Cependant, cette période de précarité causée par la sécheresse des derniers mois provoque un retard dans nos objectifs entrepreneuriaux et mine notre confiance en la viabilité de nos entreprises. C’est la qualité de vie de nos familles qui s’effrite et notre moral qui est mis à rude épreuve. Ce sont nos revenus qui disparaissent et nos dettes qui s’accumulent, jusqu’à nous empêcher parfois de respecter nos engagements : les paies de nos employés, nos prêts, nos contrats, etc. Notre précarité financière teinte nos relations d’affaires, lesquelles deviennent parfois plus tendues.

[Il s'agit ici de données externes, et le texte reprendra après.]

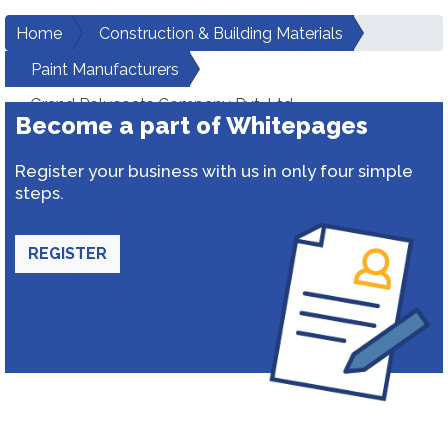
Home
Construction & Building Materials
Paint Manufacturers
Grand Polycoats Company Pvt. Ltd.
Become a part of Whitepages
Register your business with us in only four simple
steps.
REGISTER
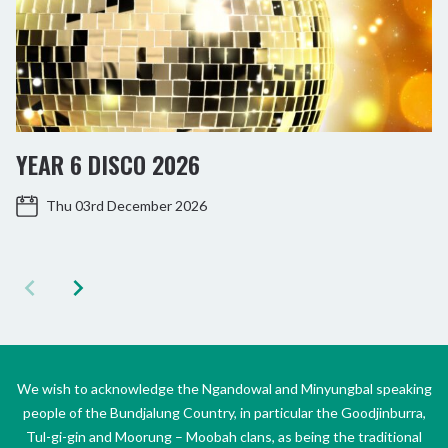
YEAR 6 DISCO 2026
Thu 03rd December 2026
We wish to acknowledge the Ngandowal and Minyungbal speaking
people of the Bundjalung Country, in particular the Goodjinburra,
Tul-gi-gin and Moorung – Moobah clans, as being the traditional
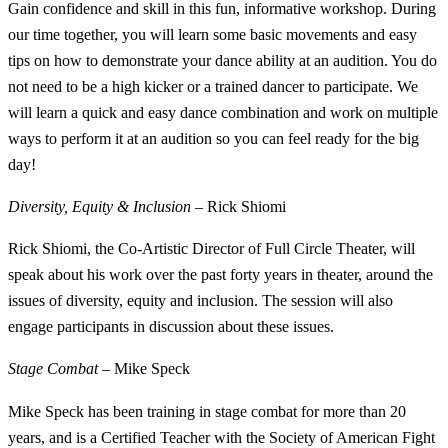
Gain confidence and skill in this fun, informative workshop. During
our time together, you will learn some basic movements and easy
tips on how to demonstrate your dance ability at an audition. You do
not need to be a high kicker or a trained dancer to participate. We
will learn a quick and easy dance combination and work on multiple
ways to perform it at an audition so you can feel ready for the big
day!
Diversity, Equity & Inclusion
– Rick Shiomi
Rick Shiomi, the Co-Artistic Director of Full Circle Theater, will
speak about his work over the past forty years in theater, around the
issues of diversity, equity and inclusion. The session will also
engage participants in discussion about these issues.
Stage Combat
– Mike Speck
Mike Speck has been training in stage combat for more than 20
years, and is a Certified Teacher with the Society of American Fight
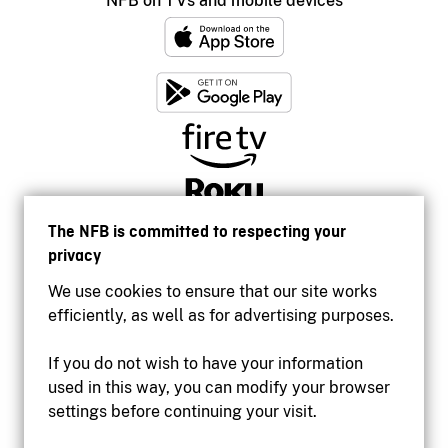
NFB on TVs and mobile devices
The NFB is committed to respecting your
privacy
We use cookies to ensure that our site works
efficiently, as well as for advertising purposes.
If you do not wish to have your information
used in this way, you can modify your browser
Accessibility
settings before continuing your visit.
Institutional website
Terms of use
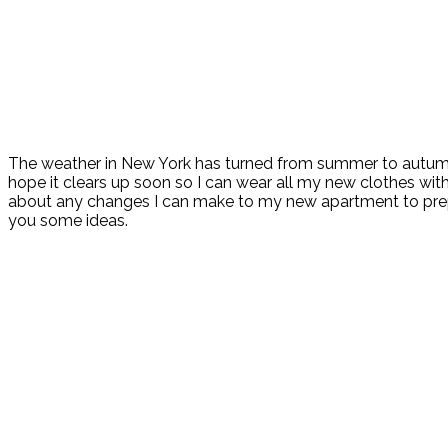
The weather in New York has turned from summer to autumn 
hope it clears up soon so I can wear all my new clothes withou
about any changes I can make to my new apartment to prepare
you some ideas.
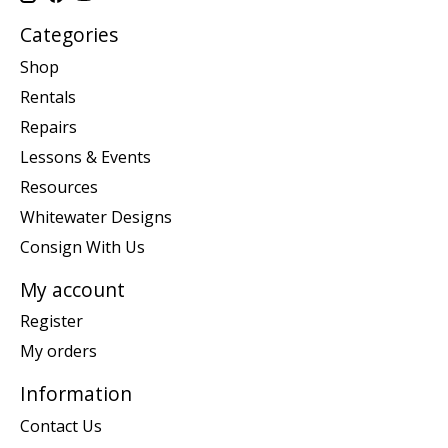
Categories
Shop
Rentals
Repairs
Lessons & Events
Resources
Whitewater Designs
Consign With Us
My account
Register
My orders
Information
Contact Us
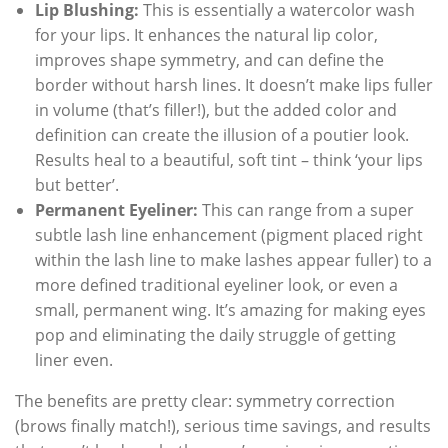
Lip Blushing:
This is essentially a watercolor wash
for your lips. It enhances the natural lip color,
improves shape symmetry, and can define the
border without harsh lines. It doesn’t make lips fuller
in volume (that’s filler!), but the added color and
definition can create the illusion of a poutier look.
Results heal to a beautiful, soft tint – think ‘your lips
but better’.
Permanent Eyeliner:
This can range from a super
subtle lash line enhancement (pigment placed right
within the lash line to make lashes appear fuller) to a
more defined traditional eyeliner look, or even a
small, permanent wing. It’s amazing for making eyes
pop and eliminating the daily struggle of getting
liner even.
The benefits are pretty clear: symmetry correction
(brows finally match!), serious time savings, and results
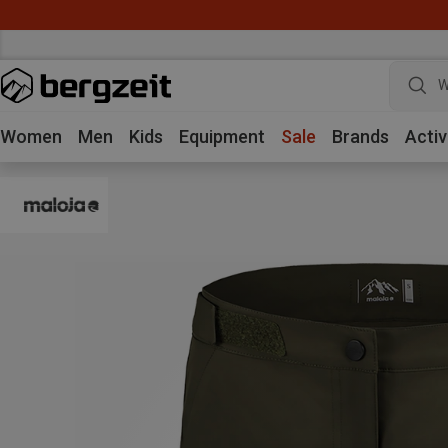
W
Women
Men
Kids
Equipment
Sale
Brands
Activ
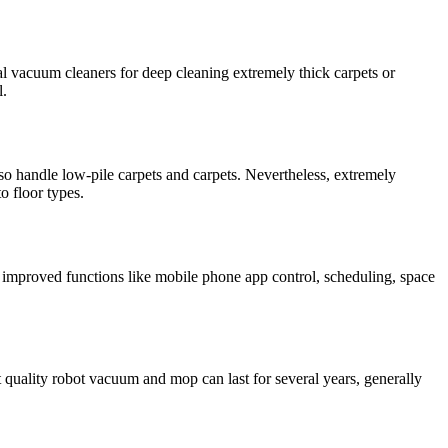
l vacuum cleaners for deep cleaning extremely thick carpets or
l.
so handle low-pile carpets and carpets. Nevertheless, extremely
o floor types.
 improved functions like mobile phone app control, scheduling, space
 quality robot vacuum and mop can last for several years, generally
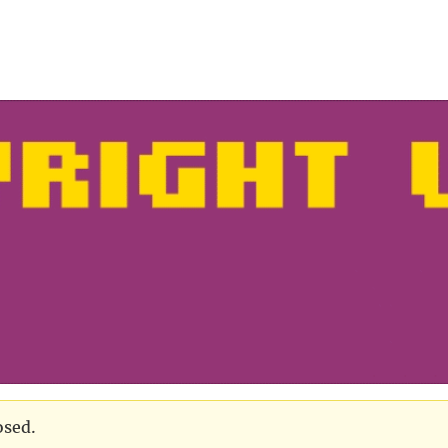
osed.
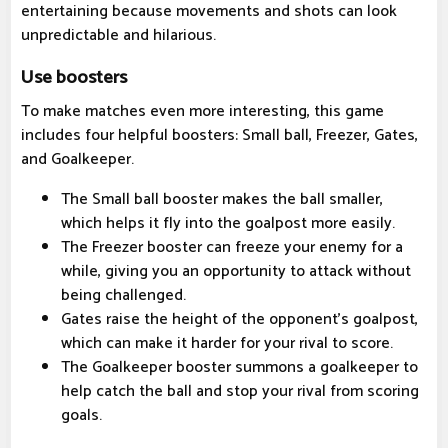
entertaining because movements and shots can look
unpredictable and hilarious.
Use boosters
To make matches even more interesting, this game
includes four helpful boosters: Small ball, Freezer, Gates,
and Goalkeeper.
The Small ball booster makes the ball smaller,
which helps it fly into the goalpost more easily.
The Freezer booster can freeze your enemy for a
while, giving you an opportunity to attack without
being challenged.
Gates raise the height of the opponent's goalpost,
which can make it harder for your rival to score.
The Goalkeeper booster summons a goalkeeper to
help catch the ball and stop your rival from scoring
goals.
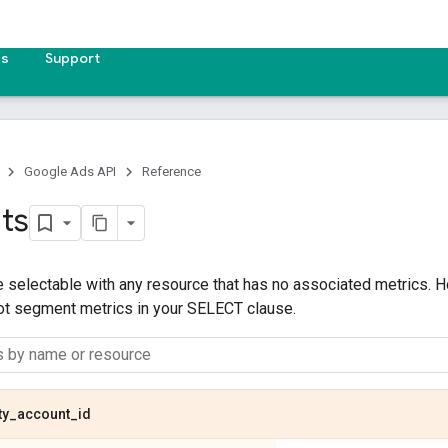
es
Support
Google Ads API
Reference
ts
 selectable with any resource that has no associated metrics. H
not segment metrics in your SELECT clause.
ty
_
account
_
id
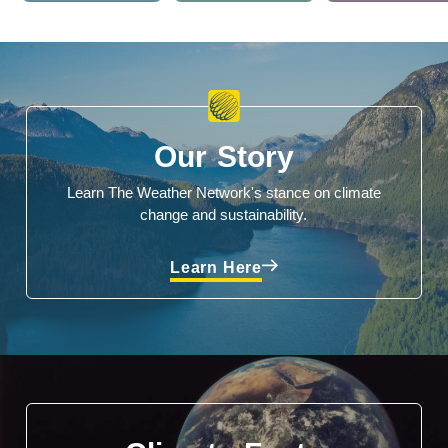
Our Story
Learn The Weather Network's stance on climate
change and sustainability.
Learn Here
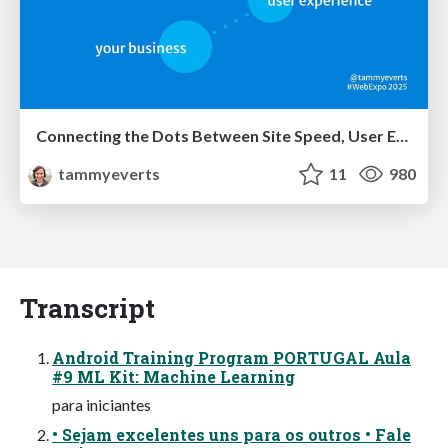
Connecting the Dots Between Site Speed, User Experience & Your Business [WebExpo 2025]
tammyeverts
11
980
Transcript
Android Training Program PORTUGAL Aula
#9 ML Kit: Machine Learning
para iniciantes
• Sejam excelentes uns para os outros • Fale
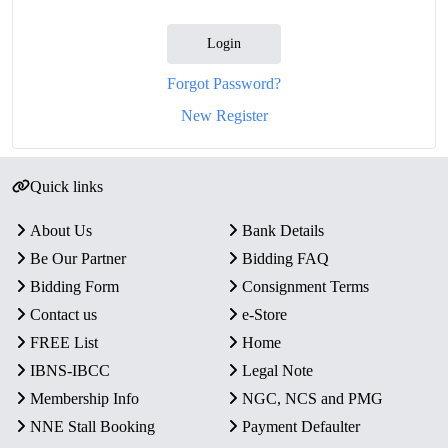
Login
Forgot Password?
New Register
Quick links
About Us
Bank Details
Be Our Partner
Bidding FAQ
Bidding Form
Consignment Terms
Contact us
e-Store
FREE List
Home
IBNS-IBCC
Legal Note
Membership Info
NGC, NCS and PMG
NNE Stall Booking
Payment Defaulter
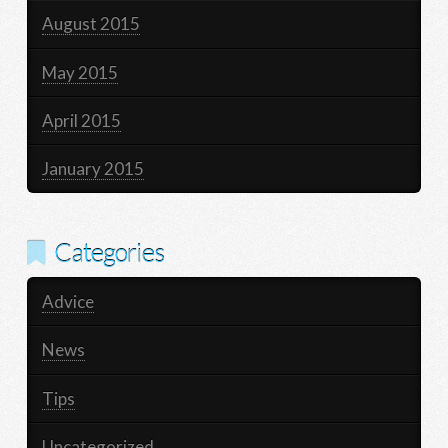
August 2015
May 2015
April 2015
January 2015
Categories
Advice
News
Tips
Uncategorized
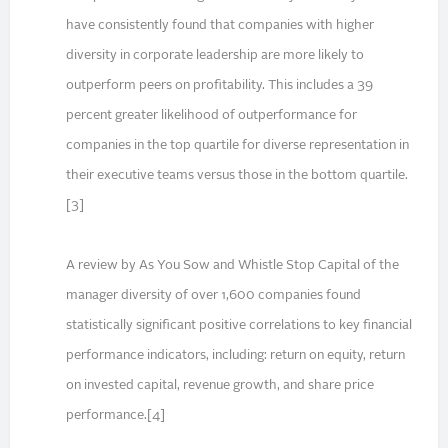
have consistently found that companies with higher
diversity in corporate leadership are more likely to
outperform peers on profitability. This includes a 39
percent greater likelihood of outperformance for
companies in the top quartile for diverse representation in
their executive teams versus those in the bottom quartile.
[3]
A review by As You Sow and Whistle Stop Capital of the
manager diversity of over 1,600 companies found
statistically significant positive correlations to key financial
performance indicators, including: return on equity, return
on invested capital, revenue growth, and share price
performance.[4]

Présentement, la très grande majorité des entreprises agricoles d’Abitibi-Ouest est affectées par la sécheresse : fermes bovines, fermes laitières, fermes maraîchères, sans oublier toutes les petites fermesprésentes sur le territoire. Nous sommes plus de 75 entreprises agricoles signataires de cette lettre.Une représentation sans précédent pour une MRC qui compte plus de 20 000 citoyens. Les impacts sont d’autant plus importants qu’une grande part de l’économie productive d’Abitibi-Ouest provient de l’industrie agricole et agroalimentaire.
Au-delà de nos inquiétudes et de nos frustrations, c’est la vitalité de notre territoire qui en souffre. C’est pourquoi, nous, agriculteurs et agricultrices d’Abitibi-Ouest, désirons témoigner de cette situation intenable aux répercussions collectives.
Éric Lafontaine, Ferme Lafontaine-Noël
Alexandre Bégin, Fermes Bégin et Ferme Le Cheptel des Frères Bégin Inc.